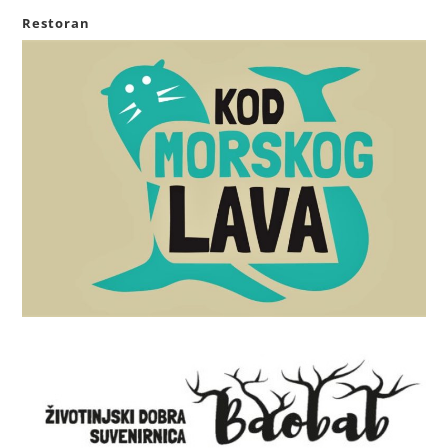
Restoran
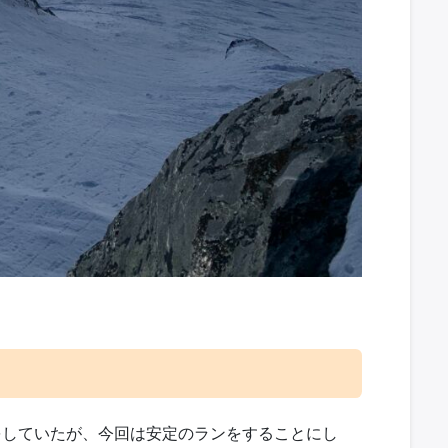
をしていたが、今回は安定のランをすることにし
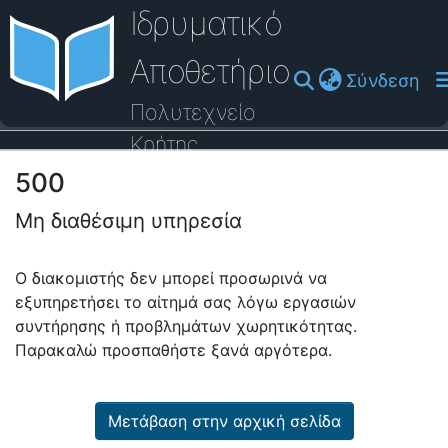
Ιδρυματικό
Αποθετήριο
(cu
Σύνδεση
Πολυτεχνείο
Κρήτης
500
Οδηγός Βοήθειας
Μη διαθέσιμη υπηρεσία
Ο διακομιστής δεν μπορεί προσωρινά να
εξυπηρετήσει το αίτημά σας λόγω εργασιών
συντήρησης ή προβλημάτων χωρητικότητας.
Παρακαλώ προσπαθήστε ξανά αργότερα.
Μετάβαση στην αρχική σελίδα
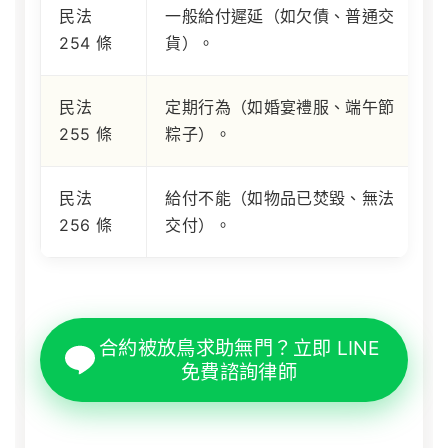
民法
一般給付遲延（如欠債、普通交
254 條
貨）。
民法
定期行為（如婚宴禮服、端午節
255 條
粽子）。
民法
給付不能（如物品已焚毀、無法
256 條
交付）。
合約被放鳥求助無門？立即 LINE
免費諮詢律師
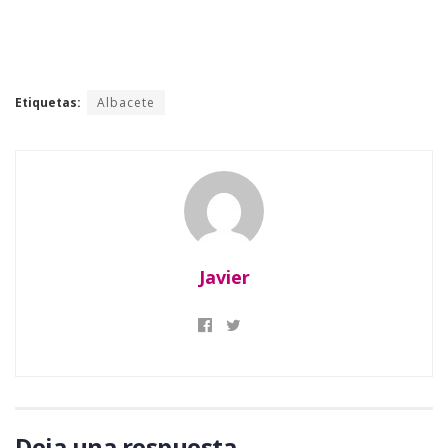
Etiquetas:
Albacete
Javier
Deja una respuesta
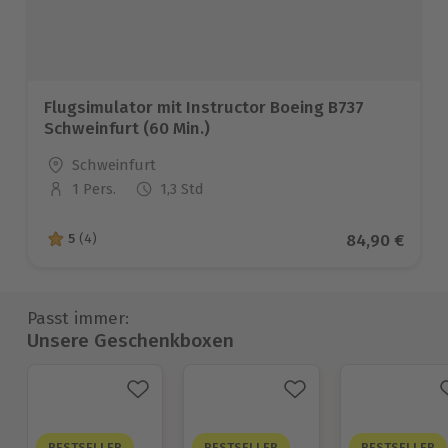
Flugsimulator mit Instructor Boeing B737
Schweinfurt (60 Min.)
Standort
Schweinfurt
1 Pers.
1,3 Std
Anzahl der Teilnehmer
Aktueller Pre
84,90 €
5
(4)
5 von 5 Sternen basierend auf 4 Bewertungen
Passt immer:
Unsere Geschenkboxen
BESTSELLER
BESTSELLER
BESTSELLER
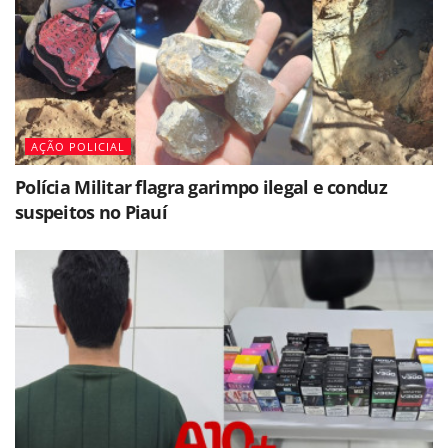
AÇÃO POLICIAL
Polícia Militar flagra garimpo ilegal e conduz
suspeitos no Piauí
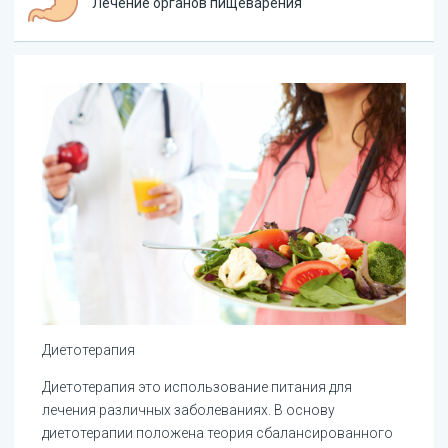
Лечение органов пищеварения
Диетотерапия
Диетотерапия это использование питания для
лечения различных заболеваниях. В основу
диетотерапии положена теория сбалансированного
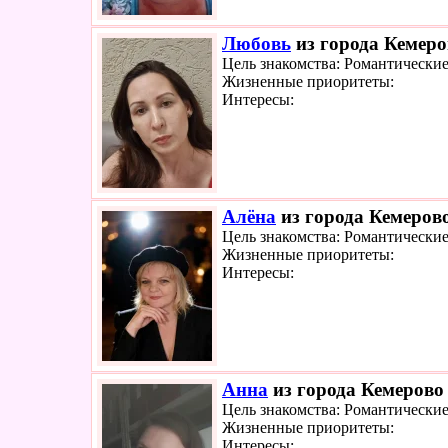
Любовь
из города Кемеро
Цель знакомства: Романтически
Жизненные приоритеты:
Интересы:
Алёна
из города Кемерово
Цель знакомства: Романтически
Жизненные приоритеты:
Интересы:
Анна
из города Кемерово 
Цель знакомства: Романтически
Жизненные приоритеты:
Интересы:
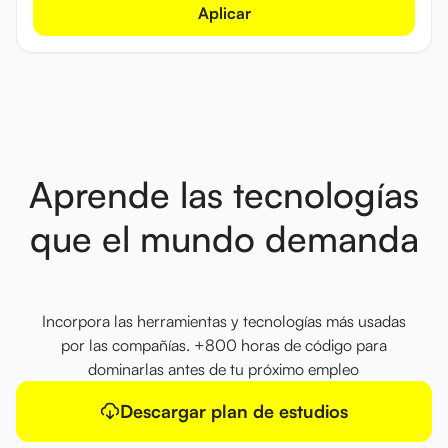
Aplicar
Aprende las tecnologías
que el mundo demanda
Incorpora las herramientas y tecnologías más usadas
por las compañías. +800 horas de código para
dominarlas antes de tu próximo empleo
Descargar plan de estudios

--

:: What the task requires ::
Every line in the records that holds the word "tecnologías" should be copied into the answer.

:: Solution below ::
Aprende las tecnologías
Incorpora las herramientas y tecnologías más usadas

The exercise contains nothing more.